Exercise.
Omit every picture, then give all the entries again exactly.

Data for review.
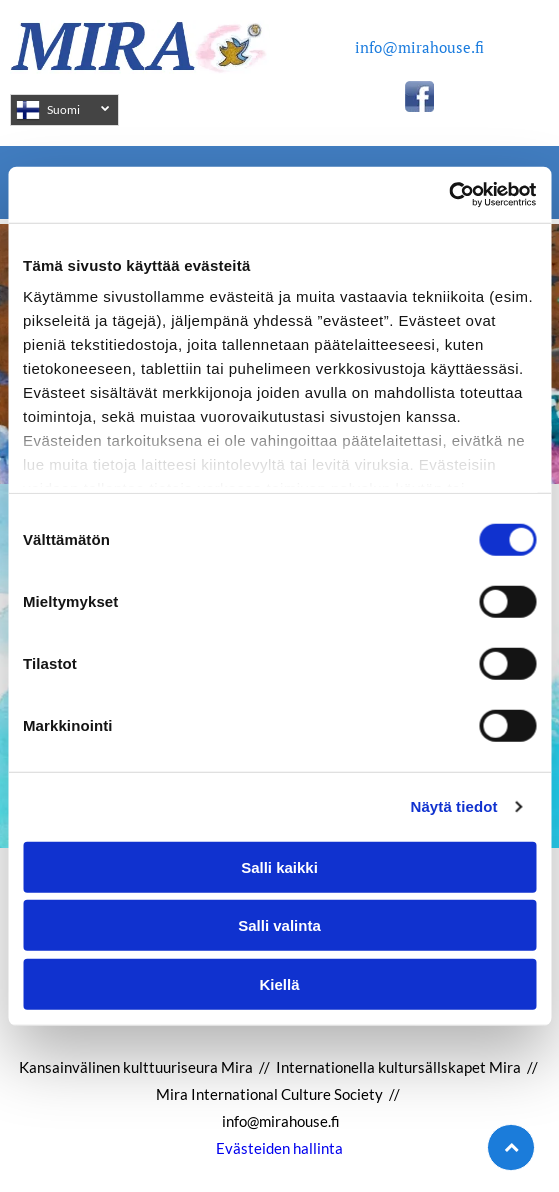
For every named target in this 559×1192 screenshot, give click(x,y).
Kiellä (279, 983)
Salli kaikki (279, 866)
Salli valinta (279, 925)
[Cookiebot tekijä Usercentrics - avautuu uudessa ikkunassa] (448, 195)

Response to the exercise.
For every named target in this 559×1192 screenshot, give click(x,y).
Kiellä (279, 983)
Salli kaikki (279, 866)
Salli valinta (279, 925)
[Cookiebot tekijä Usercentrics - avautuu uudessa ikkunassa] (448, 195)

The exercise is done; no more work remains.